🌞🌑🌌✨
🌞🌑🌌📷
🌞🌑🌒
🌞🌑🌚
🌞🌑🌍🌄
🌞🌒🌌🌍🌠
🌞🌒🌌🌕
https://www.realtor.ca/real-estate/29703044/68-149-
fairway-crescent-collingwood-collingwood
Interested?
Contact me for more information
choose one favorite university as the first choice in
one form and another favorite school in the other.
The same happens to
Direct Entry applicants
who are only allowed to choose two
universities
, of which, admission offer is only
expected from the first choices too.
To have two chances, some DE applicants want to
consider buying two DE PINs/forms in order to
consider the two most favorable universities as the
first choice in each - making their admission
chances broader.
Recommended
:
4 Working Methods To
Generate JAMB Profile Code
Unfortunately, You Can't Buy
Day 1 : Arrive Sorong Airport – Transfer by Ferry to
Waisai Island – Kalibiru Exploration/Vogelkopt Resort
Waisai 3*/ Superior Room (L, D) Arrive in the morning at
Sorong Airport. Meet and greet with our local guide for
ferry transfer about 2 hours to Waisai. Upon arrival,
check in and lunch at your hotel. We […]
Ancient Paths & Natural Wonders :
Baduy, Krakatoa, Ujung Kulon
...
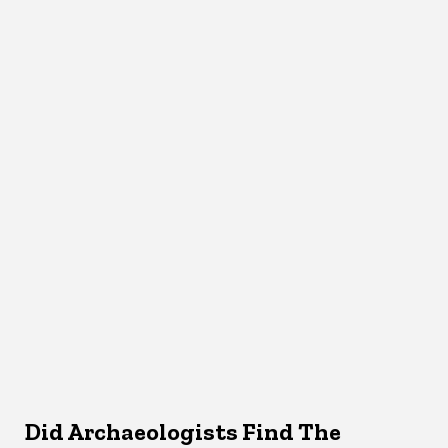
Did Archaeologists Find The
...
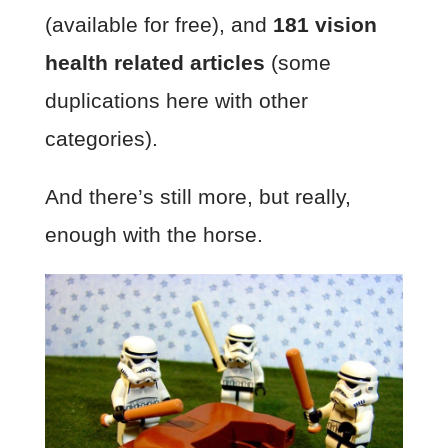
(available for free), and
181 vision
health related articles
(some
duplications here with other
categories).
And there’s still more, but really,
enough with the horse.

PROBLEM DESCRIPTION:
Go to the line with "Interested?" in the entries above and repeat every line from there through the line with "Baduy, Krakatoa, Ujung Kulon", exactly and with no other text.

TASK OUTPUT:
Interested?
Contact me for more information
choose one favorite university as the first choice in
one form and another favorite school in the other.
The same happens to
Direct Entry applicants
who are only allowed to choose two
universities
, of which, admission offer is only
expected from the first choices too.
To have two chances, some DE applicants want to
consider buying two DE PINs/forms in order to
consider the two most favorable universities as the
first choice in each - making their admission
chances broader.
Recommended
:
4 Working Methods To
Generate JAMB Profile Code
Unfortunately, You Can't Buy
Day 1 : Arrive Sorong Airport – Transfer by Ferry to
Waisai Island – Kalibiru Exploration/Vogelkopt Resort
Waisai 3*/ Superior Room (L, D) Arrive in the morning at
Sorong Airport. Meet and greet with our local guide for
ferry transfer about 2 hours to Waisai. Upon arrival,
check in and lunch at your hotel. We […]
Ancient Paths & Natural Wonders :
Baduy, Krakatoa, Ujung Kulon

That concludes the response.